Review: Shadow of Time, by Jen Minkman

Shadow of Time (2013)
By Jen Minkman
How did I get this book? The author sent me an advance review copy in exchange for an impartial review.
Available on Amazon.

Disclaimer: Jen Minkman is an online acquaintance of mine; some months ago, she reviewed my first book.

Shadow of Time coverOkay, I’m just going to come right out and say it: Shadow of Time is my favorite paranormal romance ever! What did I like so much about it? Its seriousness.

I don’t mean to make Shadow of Time sound like a bore. It’s not in the least. It’s an involving, well written story with characters I cared about and rooted for at every turn. It’s exciting, with threads of mystery and action/adventure underlying the romance in a stimulating way. It’s also movingly sweet and tender. And the paranormal elements are c-r-e-e-p-y!

No, by “serious” I mean that the book carefully situates its romance plot in Native American history so as to make the characters’ future matter not just to them and their friends/families, but in a bigger way.

When I first realized Shadow of Time‘s hero and heroine were a Native American man and a white American  woman, I was a little worried. I’m not a fan of Native American romance as a subgenre. (Not aware that there is such a subgenre? Oh yes, there very much is. Google it and check out the hundreds of books Goodreads-shelved as “Native American romance.”) Here’s Sherman Alexie lampooning the subgenre:

I was a little Spokane Indian boy who read every book and saw every movie about Indians, no matter how terrible.

I’d read those historical romance novels about the steroidal Indian warrior ravaging the virginal white schoolteacher.

I can still see the cover art.

The handsome, blue-eyed warrior (the Indians in romance novels are always blue-eyed because half-breeds are somehow sexier than full-blooded Indians) would be nuzzling (the Indians in romance novels are always performing acts that are described in animalistic terms) the impossibly pale neck of a white woman as she reared her head back in primitive ecstasy (the Indians in romance novels always inspire white women to commit acts of primitive ecstasy). (quoted from “I Hated Tonto (Still Do)”)

That pretty much says it all. So, I thought, is Shadow of Time going to be one of these? That would suck.

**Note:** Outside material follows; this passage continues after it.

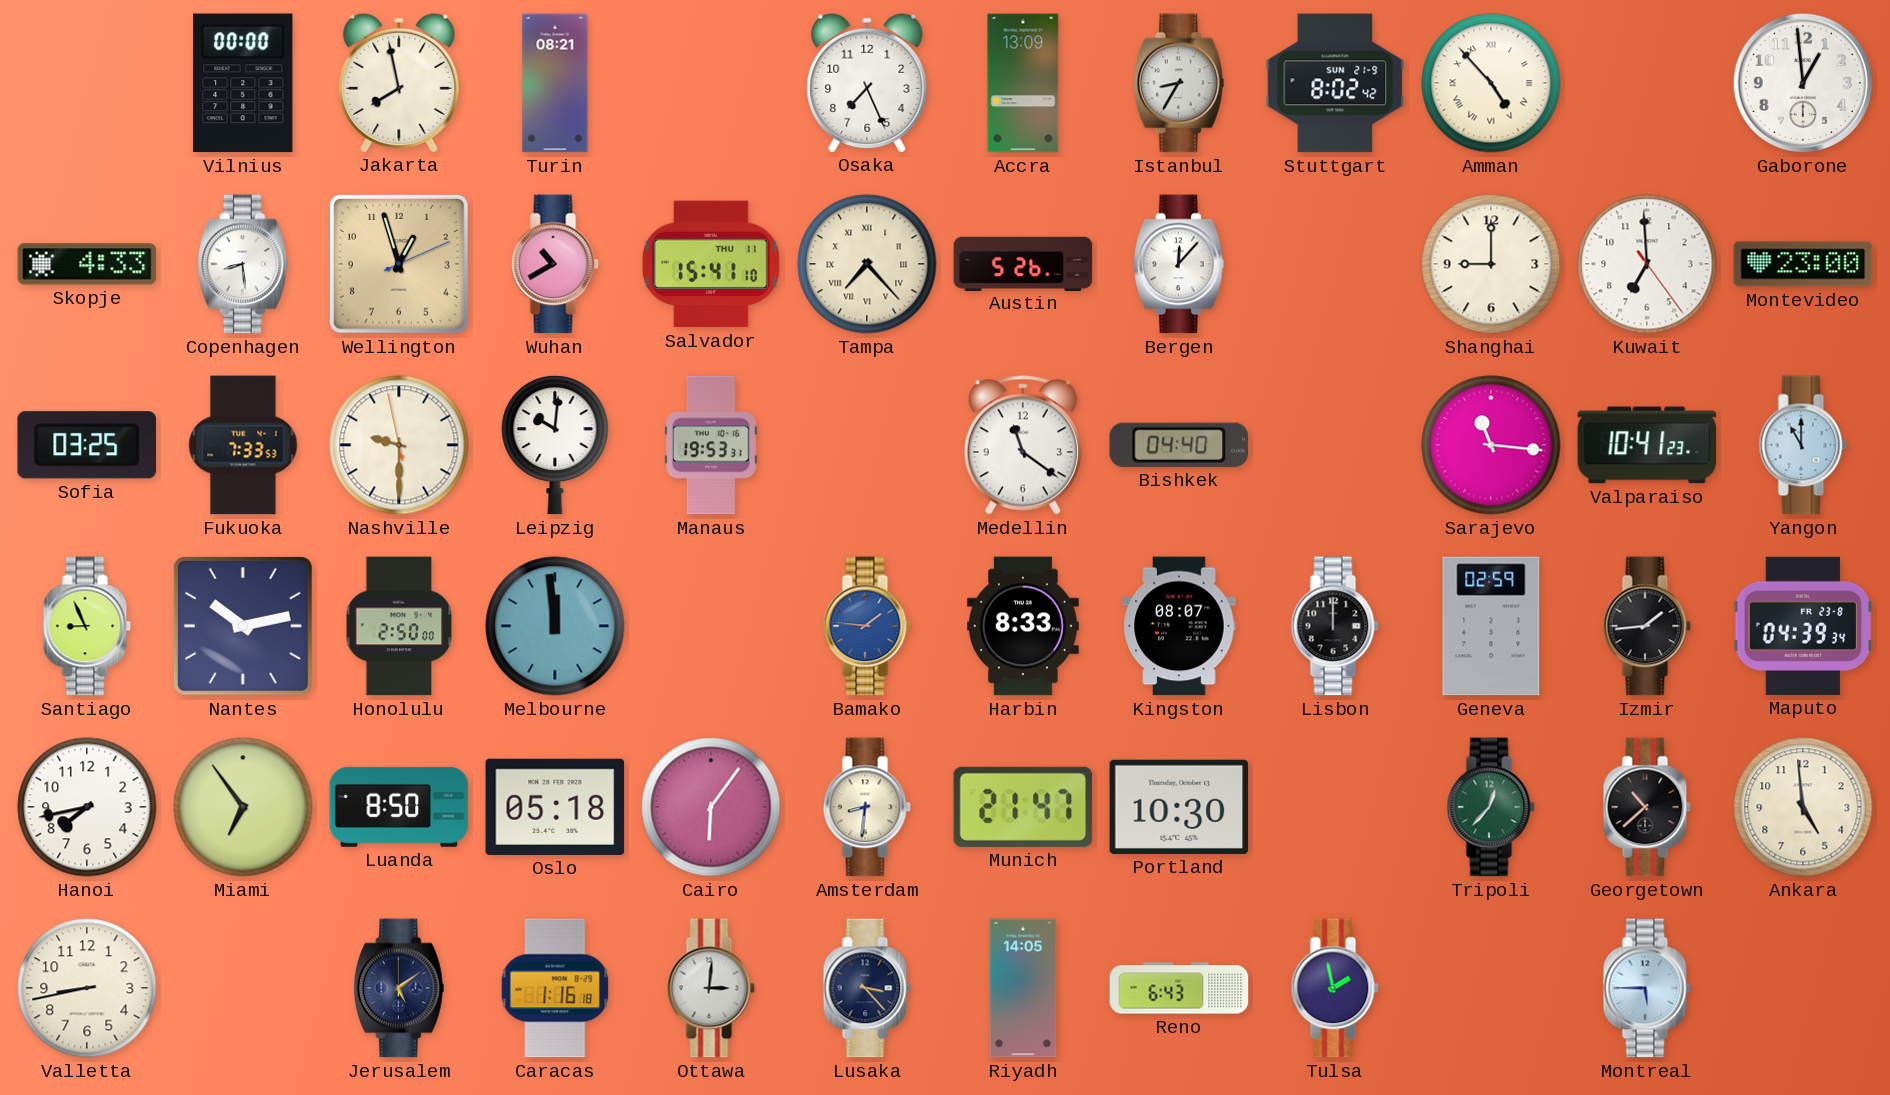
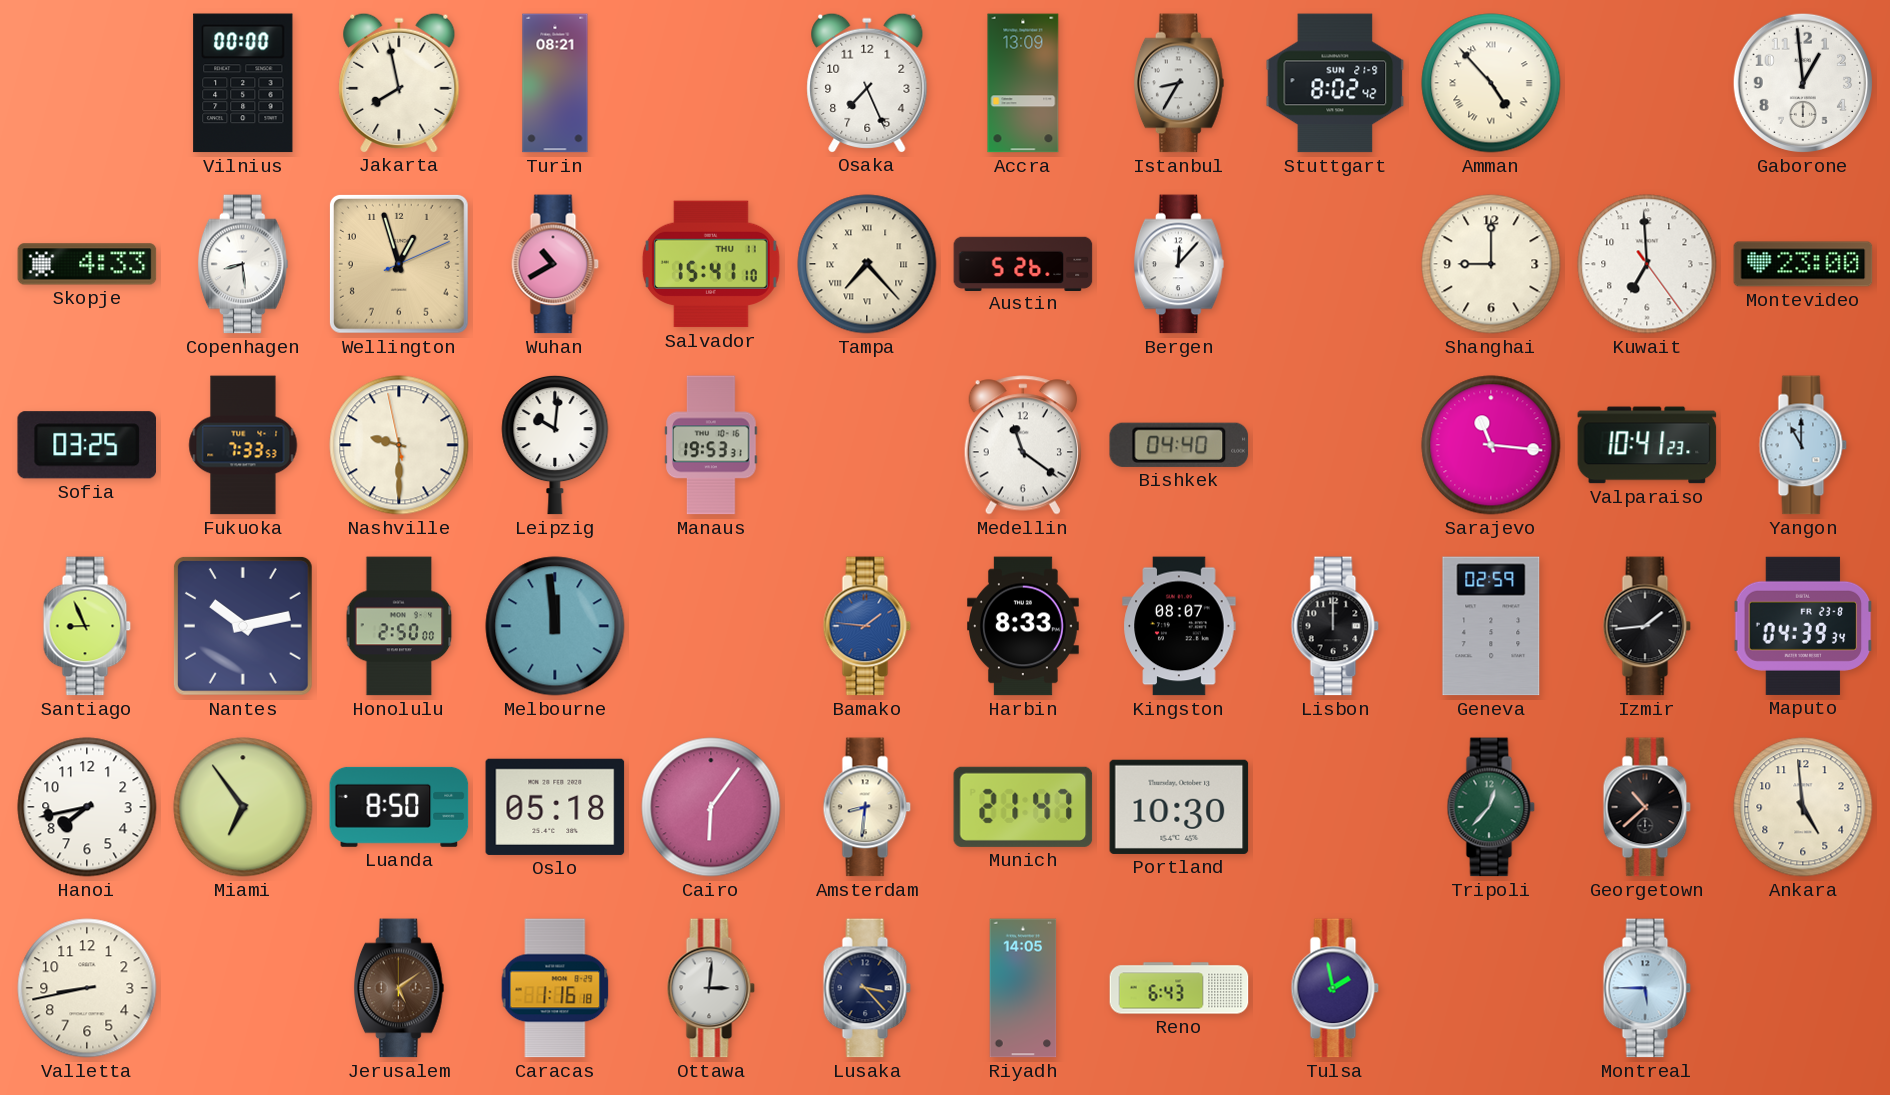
Jerusalem dial: navy -> brown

Well, it’s not. Not in the least. I don’t want to go into too many details, because they’d be spoilers, but I will say this much: Minkman has done her research. Serious, in-depth research into Navajo language, mythology, place, and history. The romance she’s crafted is inextricably woven through with the tragedy, bravery, resistance, survival, and present-day life of the Navajo people. The Native Americans in Shadow of Time are not exoticized. They’re normal people trying to lead normal lives in the complicated junction where Native American culture meets the steamrolling force of white America.

That’s what I mean by “serious.” This is a book that combines the joyful escapism of the romance plot with some serious historical heft. It’s satisfying on multiple levels at once. What a treat. I loved it.

Needless to say, I highly recommend this book. It’s appropriate for adults and young adults, including (I think) readers on the younger end of the young-adult spectrum.

Guest Post: How to Crack the Market in Your Own Country, by Jen Minkman

Shadow of Time book blog bannerI have been writing paranormal romance for almost three years now. When I first learned about the genre, it was through Stephenie Meyer’s books, which were a huge hit in Europe at the time, my own country, the Netherlands, included. Inspired by the storytelling and sheer scope of possibilities within the genre, I started writing my own book. The story was called Shadow of Time and it was a paranormal romance set in Navajo Nation, heavily influenced by Native American spirituality, mythology, and history. I wanted to do something that hadn’t been done yet, and in a sense, I was already doing that by writing in this genre — I was (to my knowledge) the first writer of the genre in the whole of Holland. So when I sent out the manuscript to several publishing houses, I more or less hoped they would jump at the chance to publish something in this bestselling genre which was written by one of their compatriots.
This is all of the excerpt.